Cesare Brandi, studioso poliedrico, storico e critico d’arte, ideatore de La Teoria del restauro, guardando alla pittura di Giorgio Morandi ha annotato: << appare maltita, appannata dai contatti umani… la durata è infinita>>.
A questo “inattuale” – nel senso di un conservatore al di qua delle Avanguardie artistiche del primo Novecento- il Complesso del Vittoriano dedica la stagione primaverile fino al 21 giugno con la retrospettiva GIORGIO MORANDI 1890-1964 curata da Maria Cristina Bandera, composta da più di 150 opere e inserita nella saga dedicata ai grandi dell’arte contemporanea italiana, tra i quali hanno figurato lo scorso anno Mario Sironi e tra il 2012 e il 2013 Renato Guttuso.

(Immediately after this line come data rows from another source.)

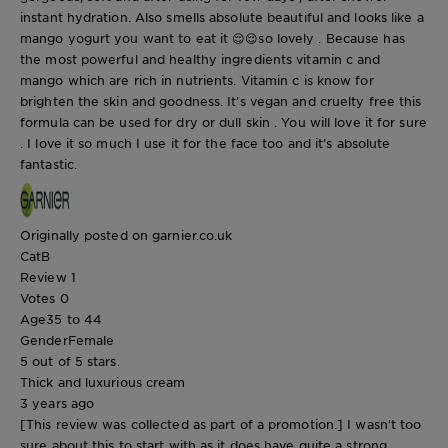
instant hydration. Also smells absolute beautiful and looks like a
mango yogurt you want to eat it 😌😌so lovely . Because has
the most powerful and healthy ingredients vitamin c and
mango which are rich in nutrients. Vitamin c is know for
brighten the skin and goodness. It’s vegan and cruelty free this
formula can be used for dry or dull skin . You will love it for sure
. I love it so much I use it for the face too and it’s absolute
fantastic.
Originally posted on garnier.co.uk
CatB
Review
1
Votes
0
Age
35 to 44
Gender
Female
5 out of 5 stars.
Thick and luxurious cream
3 years ago
[This review was collected as part of a promotion.] I wasn’t too
sure about this to start with as it does have quite a strong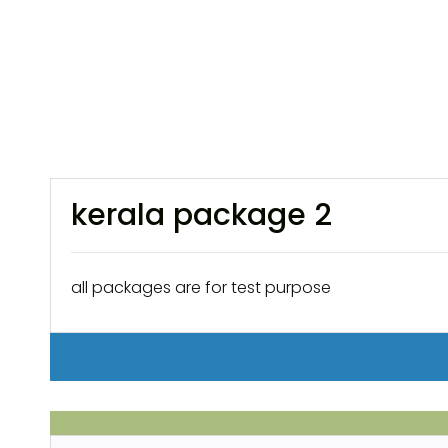
kerala package 2
all packages are for test purpose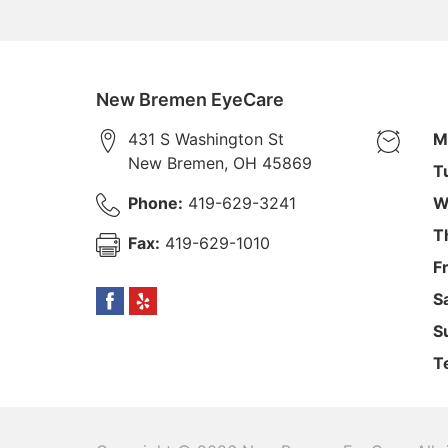
New Bremen EyeCare
431 S Washington St
M
New Bremen
,
OH
45869
T
Phone:
419-629-3241
W
T
Fax:
419-629-1010
F
S
S
T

E’ un’occasione unica per ammirare le lastre di rame originali da cui l’artista ha tratto poi le sue famosissime acqueforti, che sono esposte in vari esemplari nelle prime sale e che sono una rarità per gli occhi, dal momento che spesso sono rinchiuse in bacheche private o non esposte al pubblico. La tecnica a incisione raffinatissima ha permesso a Morandi di concentrarsi sulla resa perfetta del chiaroscuro e delle varie intensità attraverso cui la luce si propaga nei volumi plastici di bottiglie e tazze, occasionalmente di conchiglie, tabacchiere e frutti.

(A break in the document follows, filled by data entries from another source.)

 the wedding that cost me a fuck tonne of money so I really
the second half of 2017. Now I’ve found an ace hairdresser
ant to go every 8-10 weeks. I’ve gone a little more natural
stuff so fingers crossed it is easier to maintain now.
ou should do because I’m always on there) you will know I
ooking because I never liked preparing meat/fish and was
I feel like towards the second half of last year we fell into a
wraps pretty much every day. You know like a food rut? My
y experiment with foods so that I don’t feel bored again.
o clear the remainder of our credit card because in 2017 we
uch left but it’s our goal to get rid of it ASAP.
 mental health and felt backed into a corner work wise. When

E in quel valore cromoluminoso nasce l’immagine pittorica, dalle numerosissime nature morte del salone centrale ai paesaggi esibiti al piano rialzato dell’esposizione fino ai fiori.
Perché se i più conoscono essenzialmente le sue tele, è dall’incisione che fondamentalmente si snoda il vincolo problematico dell’essenza dell’artista. Non a caso fu insignito del titolo di docente di grafica d’arte all’Accademia di Belle Arti di Bologna e ricevette il Gran Premio per l’Incisione alla Biennale di San Paolo in Brasile nel 1953, e solo nel 1957 per la pittura.
Sono bottiglie le sue (le famose “bottiglie di Morandi”) che risentono dell’esistenza, di una dimensione emotiva, come se fossero in grado di percepire l’ambiente in cui sono posizionate e nel quale assumono quel particolare rilievo.
<<Erano poveri spunti, cose che non significavano per se stesse, in modo da poterle non fare significare affatto>> ha annotato ancora Brandi, il cui scambio di lettere con Morandi è accostato a quello che quest’ultimo ebbe con Roberto Longhi, figura fondamentale per la rivalutazione di Caravaggio ma anche critico d’arte e grande stimatore dell’operato di Morandi.
Quelle bottiglie non sono, dunque, semplici bottiglie: sono forme che si sottraggono infinitamente ai significati che possono avere nella nostra quotidianità.
<<Si può dipingere ogni cosa, basta solo vederla>> avrebbe detto della sua arte Morandi.
Ma qui la domanda è: siamo noi in grado di vedere?